Ficção
Como quase a totalidade de nossas palavras, ficção tem etimologia no Latim: FICTUS, partícipio do passado de fingō e significa “formar”. Seus correspondentes no Grego Antigo (τεῖχος) e no Sânscrito (देग्धि) têm a mesma tradução, “formar”, no sentido de dar a forma a algo, moldá-lo…

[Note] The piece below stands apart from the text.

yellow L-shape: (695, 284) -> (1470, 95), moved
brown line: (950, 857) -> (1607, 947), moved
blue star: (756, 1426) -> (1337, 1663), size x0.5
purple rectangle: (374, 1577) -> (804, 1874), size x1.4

A palavra ficção, então, traz na sua longínqua origem a ideia de “dar forma a uma massa”. Provavelmente, nesse passado imemorial, na teórica língua Proto-Indo-Europeia, ficção se relacione ao ato criativo de fazer, dar forma a alguma coisa amorfa, por exemplo, criar um vaso a partir do barro. Ficção, assim, aparentemente, ligava-se às artes plásticas, especialmente, ao se criar esculturas.
Por um processo de transmudação ao longo do tempo, passou ficção a designar não apenas a criação com “massa física” (metais, argila, barro, areia, cera etc.), mas também a criação com “massa imaterial”, ou seja, a “literária”. Ficção se desprendeu da ideia de imagem para definitivamente se unir à concepção de imaginação.
O sentido de que ficcional é “deliberademente falso” ou algo “irreal” é uma “interpretação moderna” da palavra.
Meu gênero literário de longe preferido para ler e escrever é a ficção, que pode ser considerada um fruto da imaginação, mas não irreal, falso.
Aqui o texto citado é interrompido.